Posted: Wed Jan 09, 2019 2:32 pm
by Katie Frei 1L
Does anyone know why for problem 5H.3 of the 7th edition of the textbook, the answer is the result of multiplying the two equilibrium constants of two chemical equations from the table 5G.2? I am confused why in order to find K of the chemical equation given, I would multiply the K's of the other two chemical equations.

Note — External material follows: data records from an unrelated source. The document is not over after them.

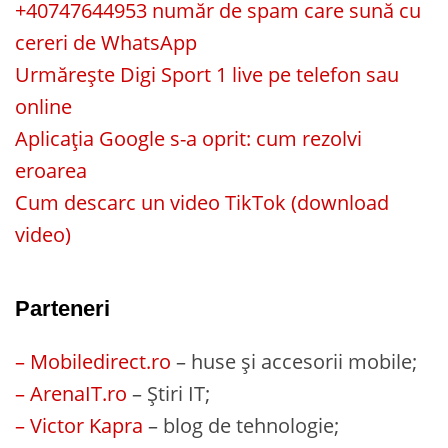
+40747644953 număr de spam care sună cu
cereri de WhatsApp
Urmărește Digi Sport 1 live pe telefon sau
online
Aplicația Google s-a oprit: cum rezolvi
eroarea
Cum descarc un video TikTok (download
video)
Parteneri
– Mobiledirect.ro
– huse și accesorii mobile;
– ArenaIT.ro
– Știri IT;
– Victor Kapra
– blog de tehnologie;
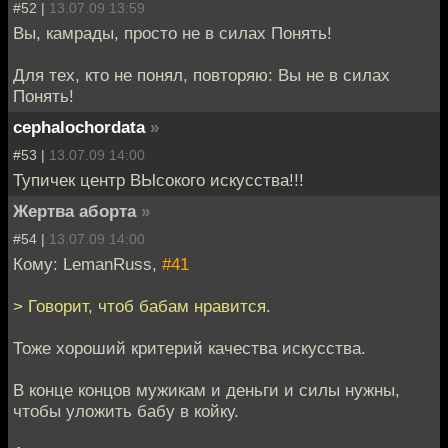
#52 |
13.07.09 13:59
Вы, камрады, просто не в силах Понять!
Для тех, кто не понял, повторяю: Вы не в силах
Понять!
cephalochordata
»
#53 |
13.07.09 14:00
Тупичек центр ВЫсокого искусства!!!
Жертва аборта
»
#54 |
13.07.09 14:00
Кому: LemanRuss,
#41
> Говорит, чтоб бабам нравится.
Тоже хороший критерий качества искусства.
В конце концов мужикам и деньги и силы нужны,
чтобы уложить бабу в койку.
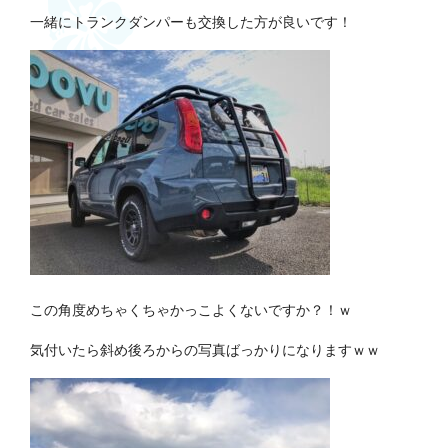
一緒にトランクダンパーも交換した方が良いです！
この角度めちゃくちゃかっこよくないですか？！ｗ
気付いたら斜め後ろからの写真ばっかりになりますｗｗ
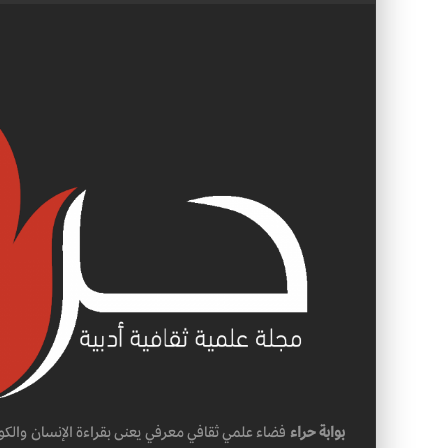
بوابة حراء
فضاء علمي ثقافي معرفي يعنى بقراءة الإنسان والكو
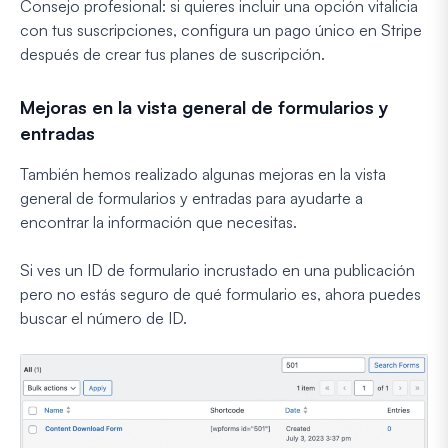
Consejo profesional: si quieres incluir una opción vitalicia
con tus suscripciones, configura un pago único en Stripe
después de crear tus planes de suscripción.
Mejoras en la vista general de formularios y
entradas
También hemos realizado algunas mejoras en la vista
general de formularios y entradas para ayudarte a
encontrar la información que necesitas.
Si ves un ID de formulario incrustado en una publicación
pero no estás seguro de qué formulario es, ahora puedes
buscar el número de ID.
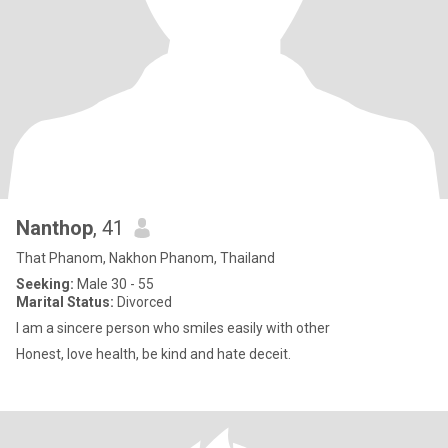
Nanthop
, 41
That Phanom, Nakhon Phanom, Thailand
Seeking:
Male 30 - 55
Marital Status:
Divorced
I am a sincere person who smiles easily with other
Honest, love health, be kind and hate deceit.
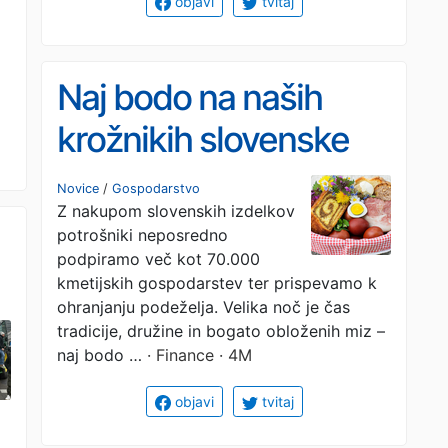
objavi
tvitaj
Naj bodo na naših
krožnikih slovenske
velikonočne jedi
Novice
/
Gospodarstvo
Z nakupom slovenskih izdelkov
potrošniki neposredno
podpiramo več kot 70.000
kmetijskih gospodarstev ter prispevamo k
ohranjanju podeželja. Velika noč je čas
tradicije, družine in bogato obloženih miz –
naj bodo …
· Finance · 4M
objavi
tvitaj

Thank you!

Re: 5H.3 7th edition

Posted: Wed Jan 09, 2019 2:57 pm
by Anusha 1H
it helps if you write out the K values for all of the equations

2BrCl >>> Br2 + Cl2
H2 +Cl2 >>> 2HCl
-----------------------
2BrCl + H2 >>> Br2 + 2HCl

K1 = [Br2][Cl2]/[BrCl]^2
K2 = [HCl]^2/[H2][Cl2]


K3 = [Br2][HCl]^2/[H2][BrCl]^2 = K1 x K2


Hope this helps!

Re: 5H.3 7th edition

Posted: Wed Jan 09, 2019 3:08 pm
by Katie Frei 1L
Anusha 1C wrote:it helps if you write out the K values for all of the equations

2BrCl >>> Br2 + Cl2
H2 +Cl2 >>> 2HCl
-----------------------
2BrCl + H2 >>> Br2 + 2HCl

K1 = [Br2][Cl2]/[BrCl]^2
K2 = [HCl]^2/[H2][Cl2]


K3 = [Br2][HCl]^2/[H2][BrCl]^2 = K1 x K2


Hope this helps!


Thank you so much, your explanation really helps!